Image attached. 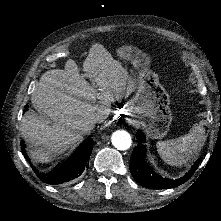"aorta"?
Here are the masks:
<instances>
[{
  "mask_svg": "<svg viewBox=\"0 0 221 221\" xmlns=\"http://www.w3.org/2000/svg\"><path fill=\"white\" fill-rule=\"evenodd\" d=\"M112 144L118 150H127L131 147L132 139L130 134L124 130H117L111 136Z\"/></svg>",
  "mask_w": 221,
  "mask_h": 221,
  "instance_id": "762f6f07",
  "label": "aorta"
}]
</instances>
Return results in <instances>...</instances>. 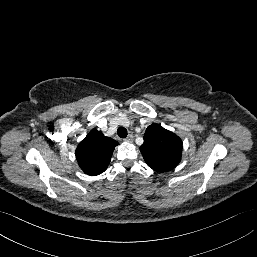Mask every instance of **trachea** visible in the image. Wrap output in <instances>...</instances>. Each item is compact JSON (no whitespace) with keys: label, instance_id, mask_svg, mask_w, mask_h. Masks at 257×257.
Here are the masks:
<instances>
[{"label":"trachea","instance_id":"obj_1","mask_svg":"<svg viewBox=\"0 0 257 257\" xmlns=\"http://www.w3.org/2000/svg\"><path fill=\"white\" fill-rule=\"evenodd\" d=\"M117 134L120 138H126L128 135L127 130L124 127H119L117 129Z\"/></svg>","mask_w":257,"mask_h":257}]
</instances>
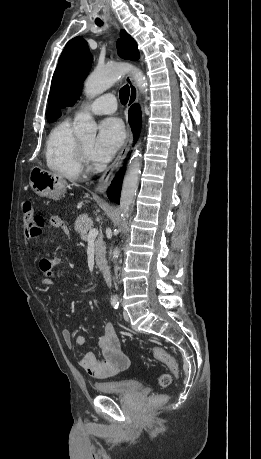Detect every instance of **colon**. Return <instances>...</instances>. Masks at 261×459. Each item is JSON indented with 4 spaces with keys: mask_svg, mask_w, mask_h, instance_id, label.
Instances as JSON below:
<instances>
[{
    "mask_svg": "<svg viewBox=\"0 0 261 459\" xmlns=\"http://www.w3.org/2000/svg\"><path fill=\"white\" fill-rule=\"evenodd\" d=\"M24 218L23 224L20 226V233L26 234L27 239L31 240L34 233H40L46 226L45 219L40 215H34L32 211L31 202L27 201L24 204ZM28 246L32 245L31 241L27 242ZM152 356L165 363L170 371L163 372L158 376V383L161 387H167L172 383L174 374L178 373L177 361L163 348L154 347L151 351ZM164 400L161 395H152L149 397V404L151 406L157 405Z\"/></svg>",
    "mask_w": 261,
    "mask_h": 459,
    "instance_id": "5ec220e1",
    "label": "colon"
}]
</instances>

**TASK TO CARRY OUT:** Print only the lines running from the one containing "Detect every instance" to the end of the data above, exactly; include no pictures.

**SOLUTION TO THIS TASK:**
Detect every instance of **colon**. Return <instances>...</instances>. Masks at 261×459. Each item is JSON indented with 4 spaces with keys: mask_svg, mask_w, mask_h, instance_id, label.
Instances as JSON below:
<instances>
[{
    "mask_svg": "<svg viewBox=\"0 0 261 459\" xmlns=\"http://www.w3.org/2000/svg\"><path fill=\"white\" fill-rule=\"evenodd\" d=\"M24 218L23 224L20 226V233L26 234L27 239L31 240L34 233H40L46 226L45 219L40 215H34L32 211L31 202L27 201L24 204ZM28 246L32 245L31 241L27 242ZM152 356L165 363L170 371L163 372L158 376V383L161 387H167L172 383L174 374L178 373L177 361L163 348L154 347L151 351ZM164 400L161 395H152L149 397V404L151 406L157 405Z\"/></svg>",
    "mask_w": 261,
    "mask_h": 459,
    "instance_id": "5ec220e1",
    "label": "colon"
}]
</instances>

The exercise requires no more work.